Exercise goal | Go through the data line by line and count the lines that hold "screenshot". Reply with the total only.

*** Opening of Provided data ***

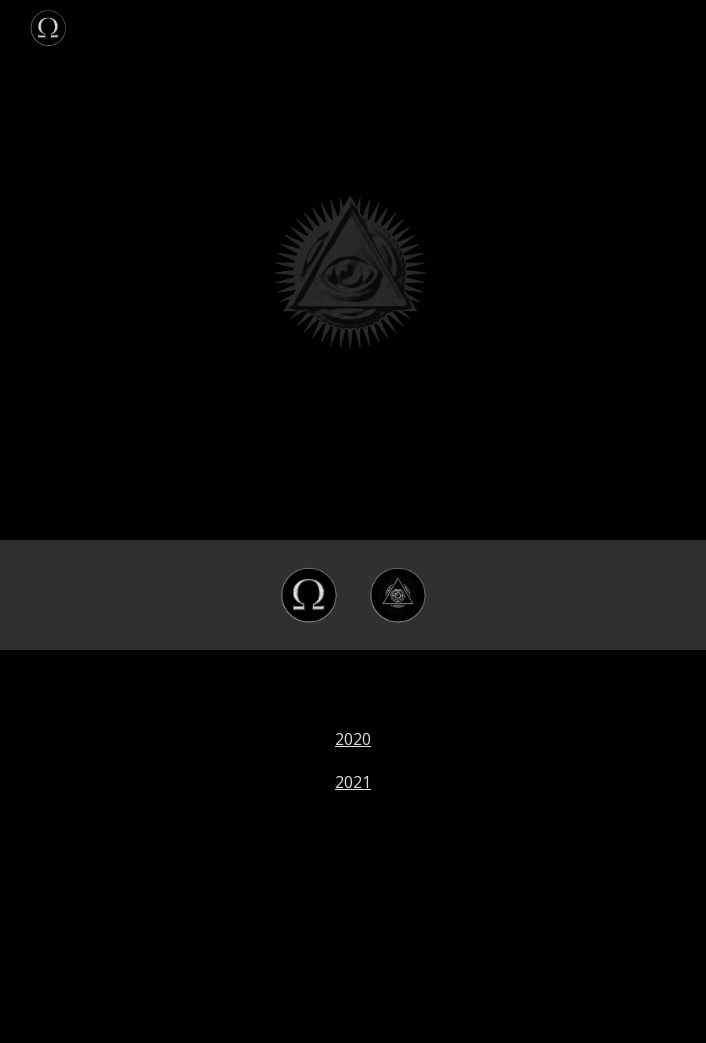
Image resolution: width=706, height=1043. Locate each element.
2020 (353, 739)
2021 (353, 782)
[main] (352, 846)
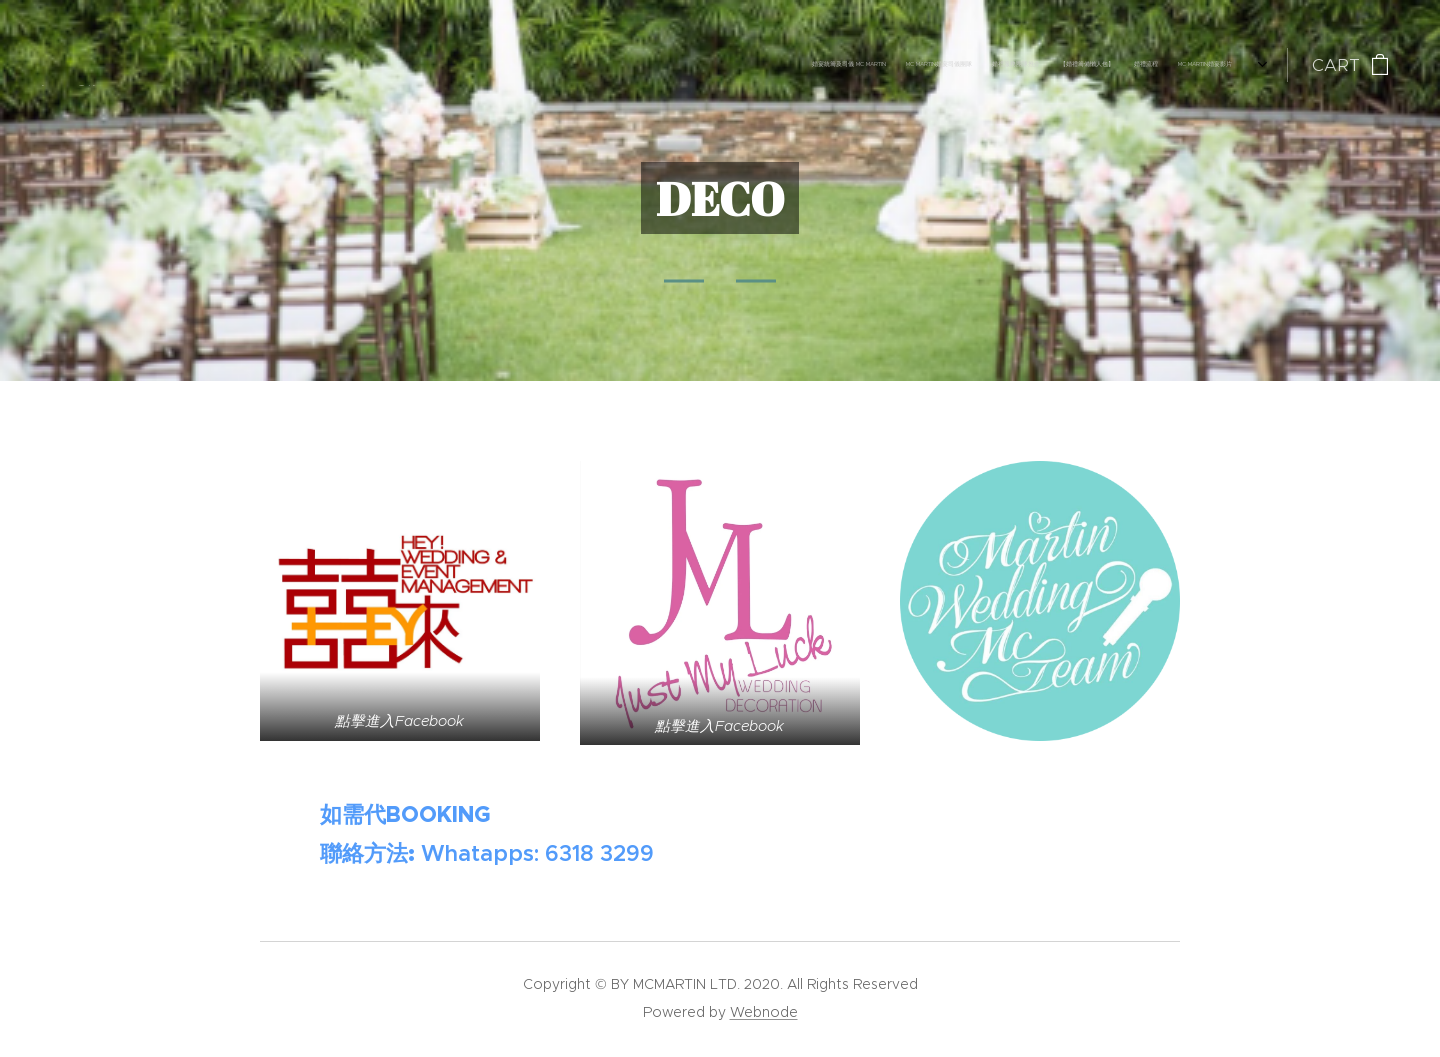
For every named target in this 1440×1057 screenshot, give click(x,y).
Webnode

*** Close of Provided data ***
*** Opening of Provided data ***

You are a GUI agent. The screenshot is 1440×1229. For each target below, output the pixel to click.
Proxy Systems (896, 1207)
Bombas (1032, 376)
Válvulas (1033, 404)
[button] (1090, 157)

*** Close of Provided data ***

Finished exercise | 2